Investigating officer Rajendra Kane informed the court that police were deployed on election duty and hence they were not yet prepared to go ahead with the trial which was to commence today.
Sessions Judge D W Deshpande asked the prosecution to produce on April 28 the first witness who was injured in the mishap in which the actor was involved, followed by eye witnesses in May.
This is the second occasion when the fresh trial has not begun. On March 26, three witnesses failed to turn up as they were either not available or untraceable.
Salman's lawyer Srikant Shivade said the actor was ready to face the trial while prosecutor Jagannath Kenjalkar said they would produce witnesses from April 28.
Clad in a white shirt and blue denim jeans, Salman came to the court and sat on a bench along with his bodyguard and sister Alvira. He keenly watched the proceedings and left as soon as the court announced the next date of hearing.
The judge ordered a fresh trial in this case, 12 years after the actor ran over his car on people sleeping on the road.
Although the prosecution has submitted a list of 64 witnesses, it would not examine all of them, according to the public prosecutor.

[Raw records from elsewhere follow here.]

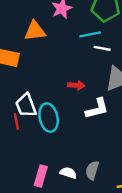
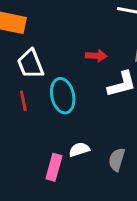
white trapezoid: (26, 105) -> (30, 64), moved
white semicircle: (68, 173) -> (79, 149), moved, turned -35

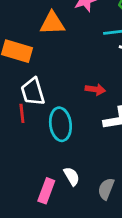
red line: (23, 101) -> (22, 113), moved
white semicircle: (79, 149) -> (72, 176), turned 72

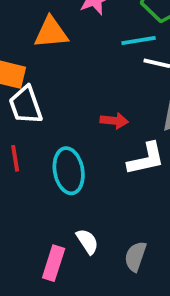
white trapezoid: (33, 92) -> (26, 105), moved

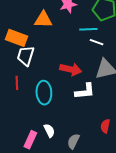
white trapezoid: (26, 105) -> (26, 56), turned 30
red arrow: (114, 121) -> (71, 69), size x1.5

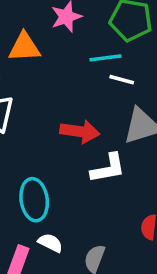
cyan ellipse: (44, 93) -> (34, 200), moved
white semicircle: (49, 131) -> (50, 243), turned -32

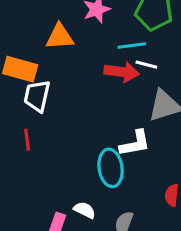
red arrow: (80, 131) -> (122, 72), moved
cyan ellipse: (34, 200) -> (111, 168), moved

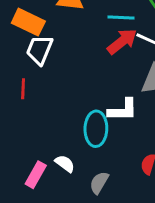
cyan line: (132, 46) -> (121, 17), moved
red arrow: (122, 72) -> (122, 41), turned -56

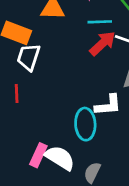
white semicircle: (65, 164) -> (60, 158), size x1.6
pink rectangle: (36, 175) -> (38, 155), moved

The prosecution had earlier submitted documents such as death certificate (of the person who was killed in the mishap) and injury certificates (of those who were injured) in this case. The court had admitted these documents after Salman's lawyer submitted his say on admissibility of the documents.
Salman is facing the charge of running over his Toyota Land Cruiser on a group of persons sleeping on a footpath outside a bakery in suburban Bandra on September 28, 2002, killing one and injuring four others.

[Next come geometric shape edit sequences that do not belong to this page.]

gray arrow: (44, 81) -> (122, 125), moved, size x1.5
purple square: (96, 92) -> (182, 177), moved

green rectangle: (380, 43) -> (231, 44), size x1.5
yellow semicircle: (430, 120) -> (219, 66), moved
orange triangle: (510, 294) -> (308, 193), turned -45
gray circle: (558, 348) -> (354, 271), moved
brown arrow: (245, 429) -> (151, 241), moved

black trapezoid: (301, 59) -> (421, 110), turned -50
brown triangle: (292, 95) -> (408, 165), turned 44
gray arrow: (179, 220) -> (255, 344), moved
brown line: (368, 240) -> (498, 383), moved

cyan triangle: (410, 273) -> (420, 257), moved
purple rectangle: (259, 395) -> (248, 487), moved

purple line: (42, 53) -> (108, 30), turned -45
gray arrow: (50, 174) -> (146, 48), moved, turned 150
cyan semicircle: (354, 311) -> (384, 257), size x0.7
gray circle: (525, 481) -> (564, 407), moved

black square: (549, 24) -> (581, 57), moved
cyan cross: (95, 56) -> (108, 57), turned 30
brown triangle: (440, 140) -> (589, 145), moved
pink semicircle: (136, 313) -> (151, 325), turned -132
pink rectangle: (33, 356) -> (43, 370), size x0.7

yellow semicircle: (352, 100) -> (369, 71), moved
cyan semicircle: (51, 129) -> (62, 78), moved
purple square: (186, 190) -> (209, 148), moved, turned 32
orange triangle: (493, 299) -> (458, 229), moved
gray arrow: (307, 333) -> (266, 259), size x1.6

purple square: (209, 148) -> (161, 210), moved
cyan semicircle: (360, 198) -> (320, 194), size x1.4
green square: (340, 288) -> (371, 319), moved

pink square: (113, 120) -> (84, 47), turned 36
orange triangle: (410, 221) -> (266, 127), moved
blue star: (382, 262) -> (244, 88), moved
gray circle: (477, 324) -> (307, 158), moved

On December 5 last year, the court had ordered a fresh trial on the ground that the witnesses had not been examined in the context of aggravated charge of culpable homicide, which was invoked against the actor midway through the case.
The charge of culpable homicide not amounting to murder attracts a 10-year sentence. The actor had earlier been tried by a magistrate for a lesser offence of causing death by negligence, which entailed an imprisonment of two years.